Union[np.ndarray, Tuple[np.ndarray, dict]]

bleed_matrix - float [n_rounds x n_channels x n_dyes]. bleed_matrix such that the expected intensity of dye d in round r is a constant multiple of bleed_matrix[r, _, d].

Union[np.ndarray, Tuple[np.ndarray, dict]]

debug_info - dictionary containing useful information for debugging bleed matrix calculation. Each variable has size=3 in first dimension. var[0] refers to value with initial_bleed_matrix. var[1] refers to value after first scaled_k_means. var[2] refers to value after second k means (only if score_thresh_anneal == True).

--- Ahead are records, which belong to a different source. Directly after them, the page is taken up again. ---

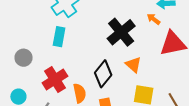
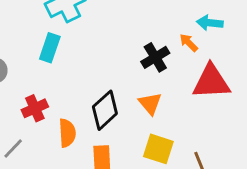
black cross: (121, 32) -> (155, 57), moved, size x0.7
red cross: (55, 80) -> (35, 108), size x0.7

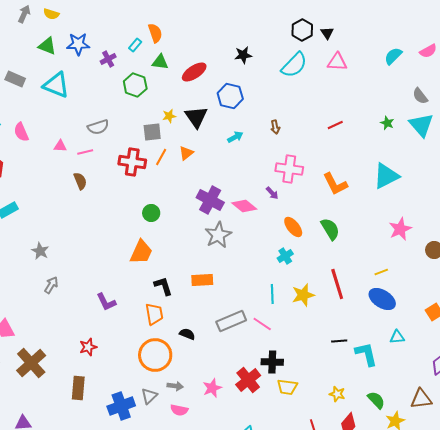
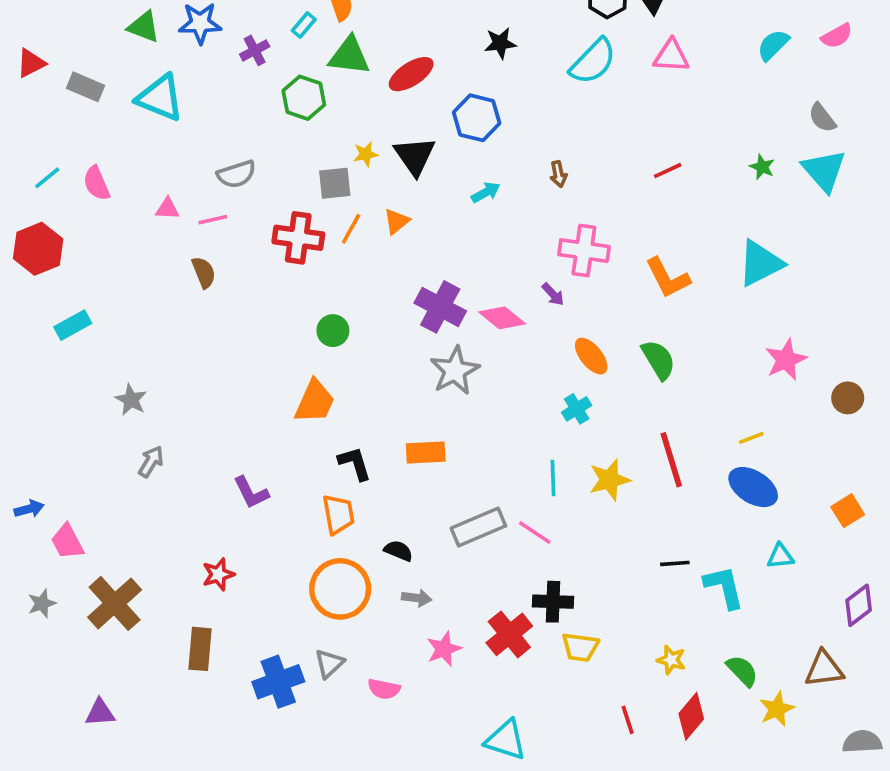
green triangle: (160, 62) -> (349, 56), size x1.4
gray arrow: (175, 386) -> (417, 598), moved

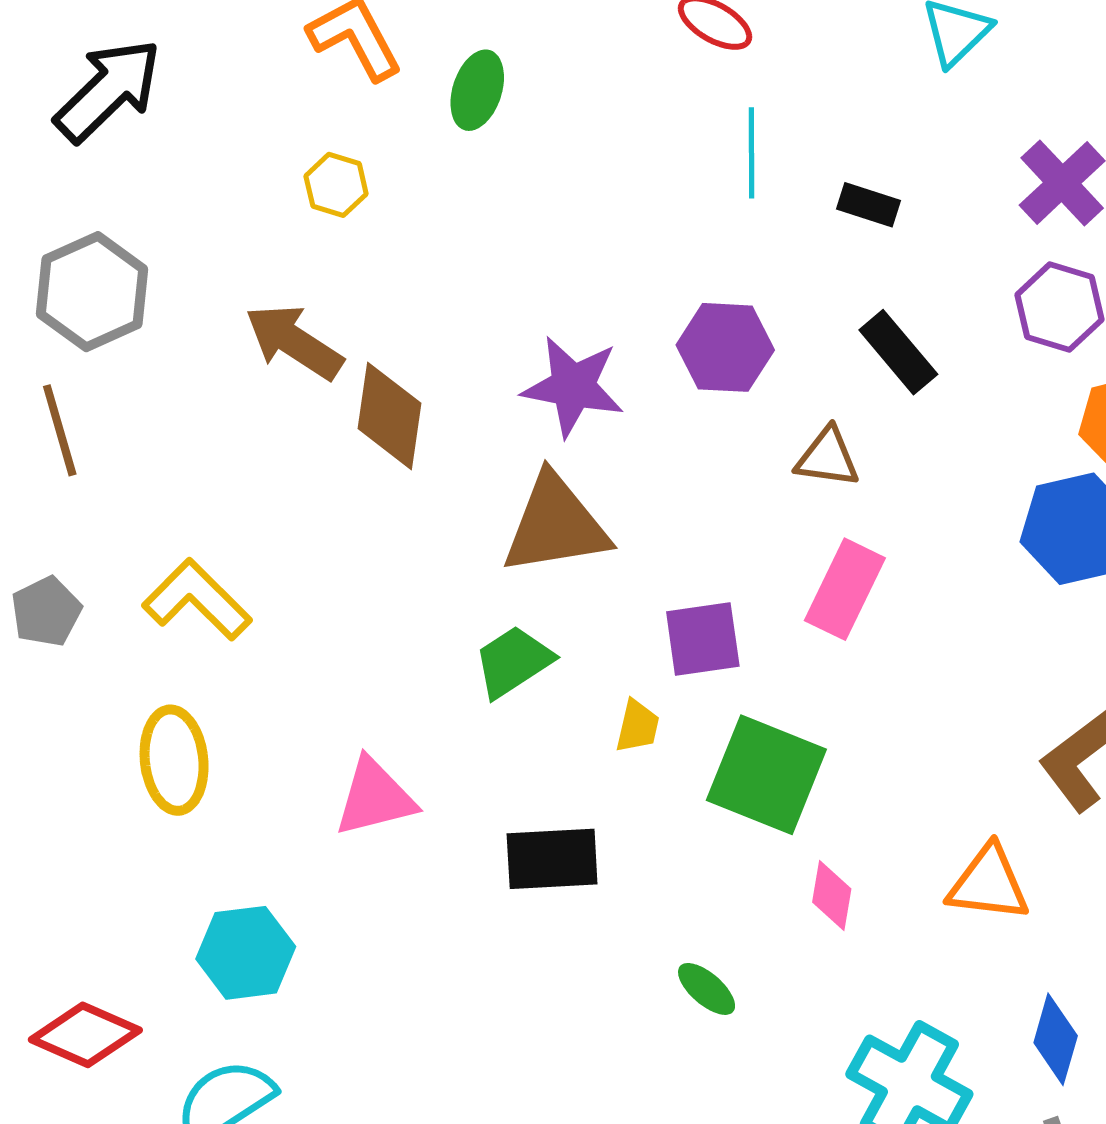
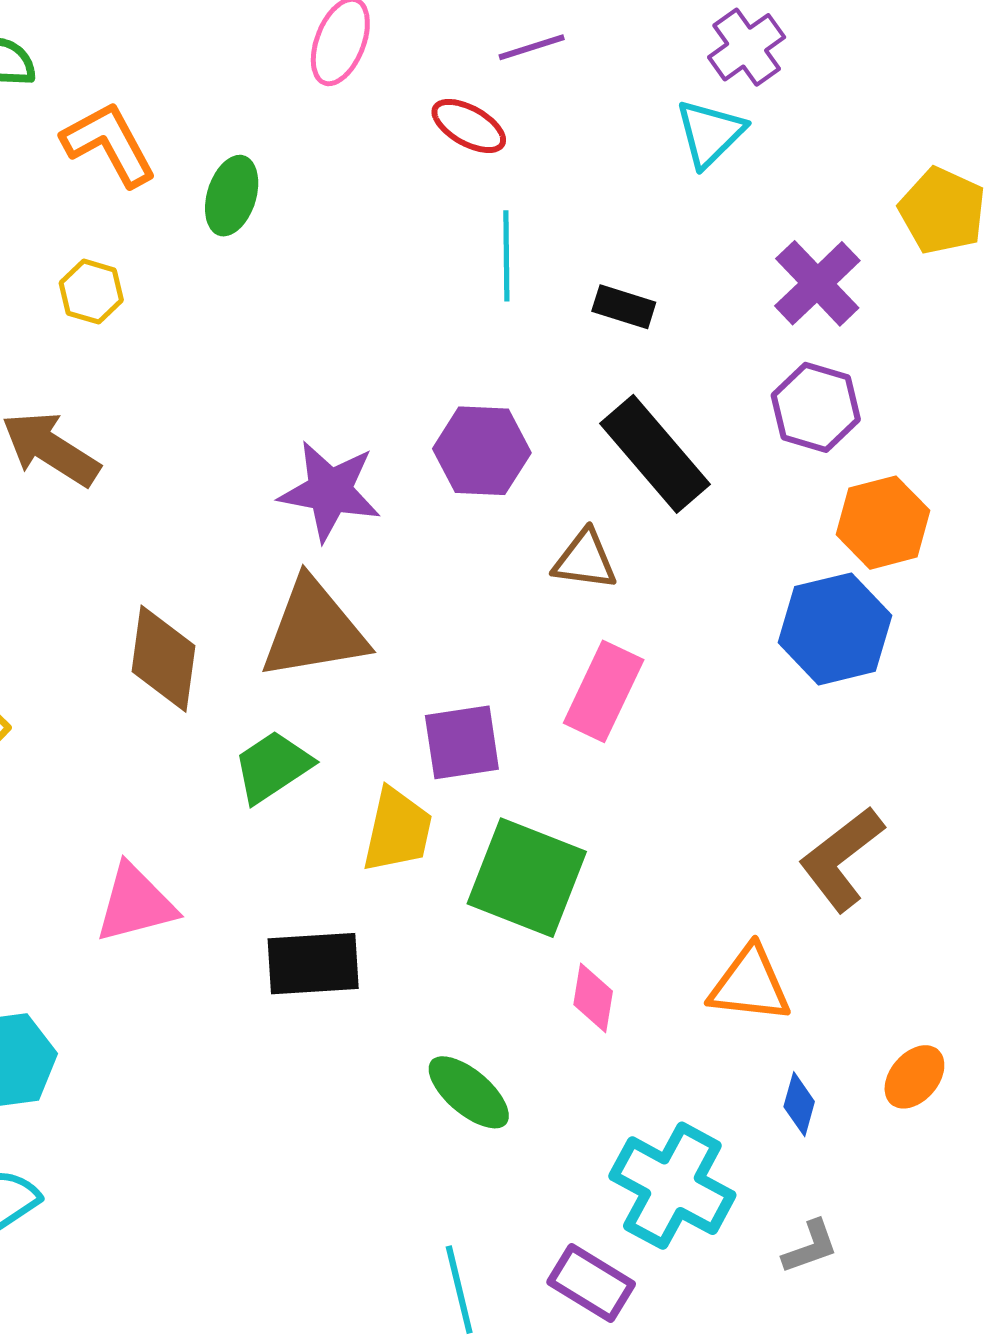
black rectangle: (898, 352) -> (655, 454), size x1.4
brown diamond: (389, 416) -> (164, 659), moved
yellow trapezoid: (637, 726) -> (397, 830), size x1.6
green ellipse: (707, 989) -> (469, 1092), size x1.4
blue diamond: (1056, 1039) -> (799, 1104), moved, size x0.7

cluster_ind: int8 [3 x n_vectors]. Index of dye each vector was assigned to in scaled_k_means. -1 means fell below score_thresh and not assigned.
cluster_score: float16 [3 x n_vectors]. Value of dot product between each vector and dye assigned to.
bleed_matrix: float16 [3 x n_channels x n_dyes]. bleed_matrix computed at each stage of calculation.

Source code in coppafish/call_spots/bleed_matrix.py

def get_bleed_matrix(spot_colors: np.ndarray, initial_bleed_matrix: np.ndarray, method: str, score_thresh: float = 0,
                     min_cluster_size: int = 10, n_iter: int = 100, score_thresh_anneal: bool = True,
                     debug: int = -1) -> Union[np.ndarray, Tuple[np.ndarray, dict]]:
    """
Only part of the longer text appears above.